The biggest problem is accommodating the uncertainty of when the pandemic's grip will end, Kingston said. It's a question that simply cannot be answered now.

"People are still cautious," he said.

The business is mostly repairing items their customers cannot put off: a flat tire, engine warning lights flashing, a disturbing rattle or shaking.

"We're basically putting out fires," he said. "We just need to be patient and cautious. We'll all come through this and be better in the end, but it is a totally unique situation. We should pray, too."

Recovery from the virus' economic effects will take time, Burns said. Neither businesses nor their customers want a another round of the disease.

"When the restaurants open again, they are not going to seat people back to back," he said. "They aren't going to crowd us together."

The disease has reached a state where its effects are getting personal, Clark said.

"When you hear a number, that's a statistic. When it's your mom who has it or the mom of someone you know, it's not a statistic anymore."

Congress won't be back in session until Monday. The time isn't wasted though.

"Those members of Congress are definitely hearing from their constituents that they need to pass this," he said. Members of Arkansas' congressional delegation have also been diligent in staying in touch throughout the emergency.

"When they get back in session, I expect they will pass something very quickly," Clark said. "It will not be everything they need to do, but it will be what parts they agree on. The parts they disagree on will come later."

The additional $250 billion in paycheck program relief should have been passed already, said 3rd District Rep. Steve Womack, R-Rogers.

"It quickly became apparent that another injection of funds would be necessary -- that should have been passed last week," Womack, of Rogers, said Thursday.

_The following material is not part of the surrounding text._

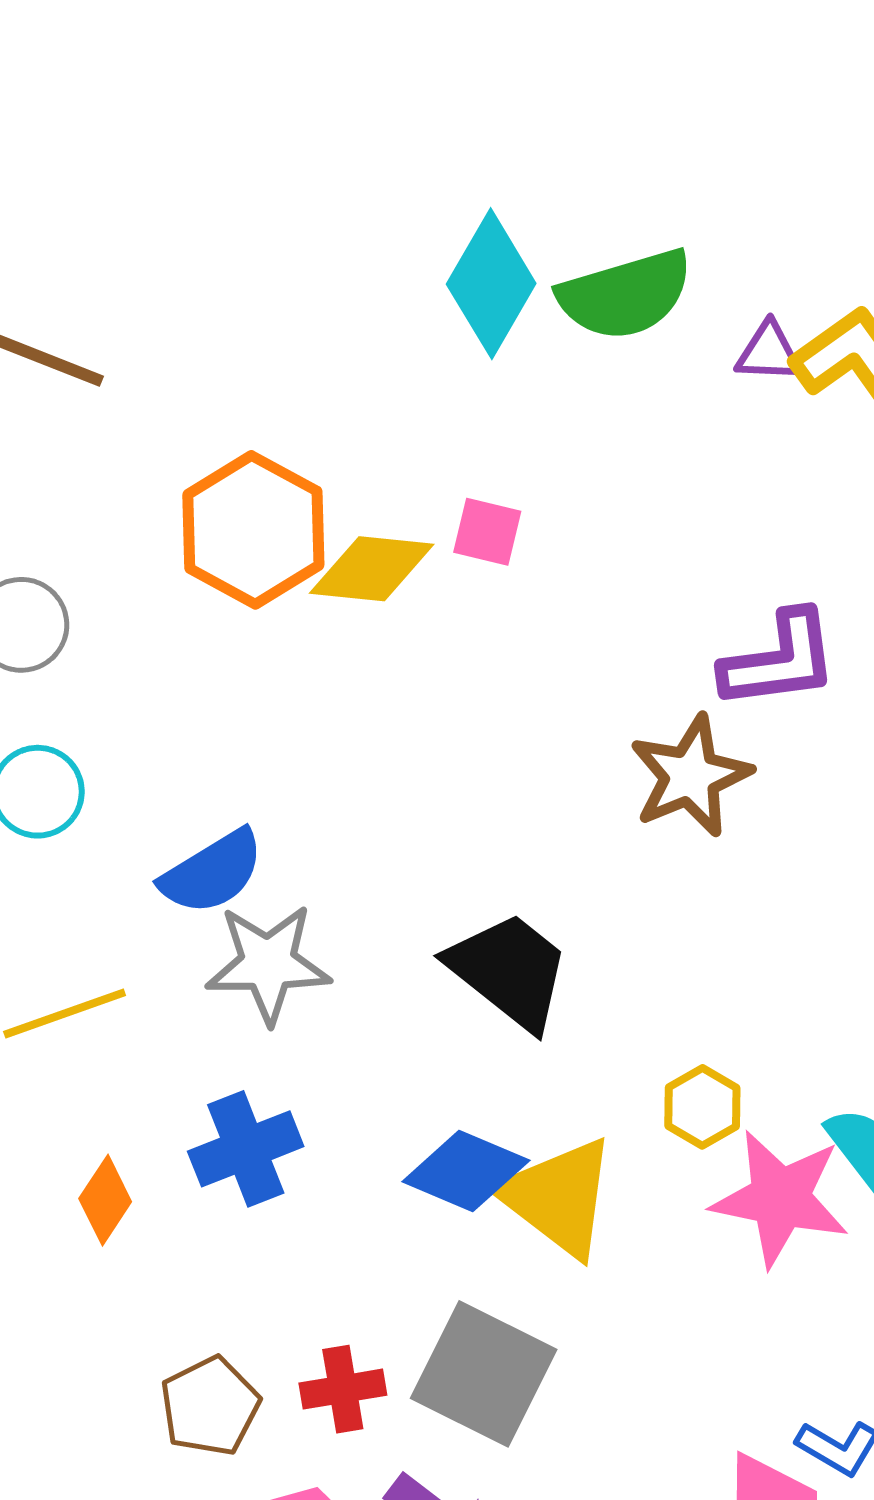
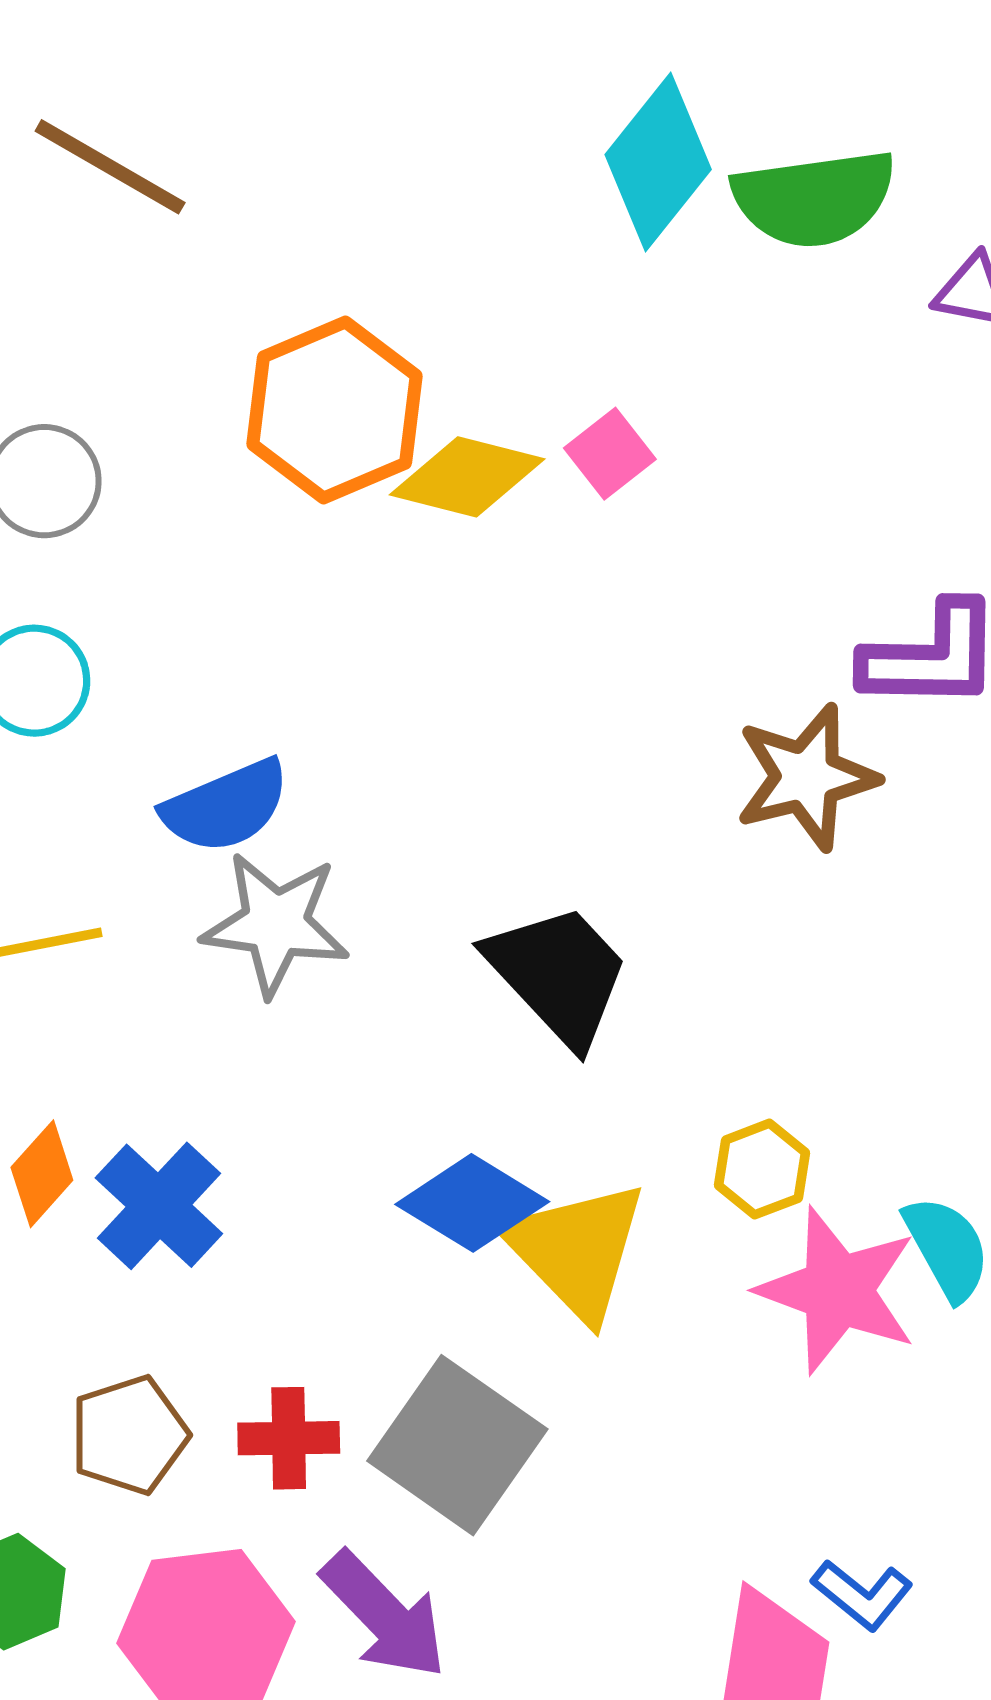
pink square: (487, 532) -> (610, 454), turned 30
blue cross: (246, 1149) -> (159, 1206), moved, turned -34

"Will it be enough? I wish I had an answer to that, but this is a constantly evolving situation. Right now, we need to immediately replenish the program. There will be time for debate on further relief legislation in the future, but people's livelihoods are on the line. The end cost gets higher every minute we don't act."

Sen. John Boozman, R-Rogers, agreed.

"There is an immediate need to increase funding to the program because the money has run out, but there are still many small businesses in need of assistance," the senator said in a statement. "I am confident Congress will approve additional resources to support its continuation."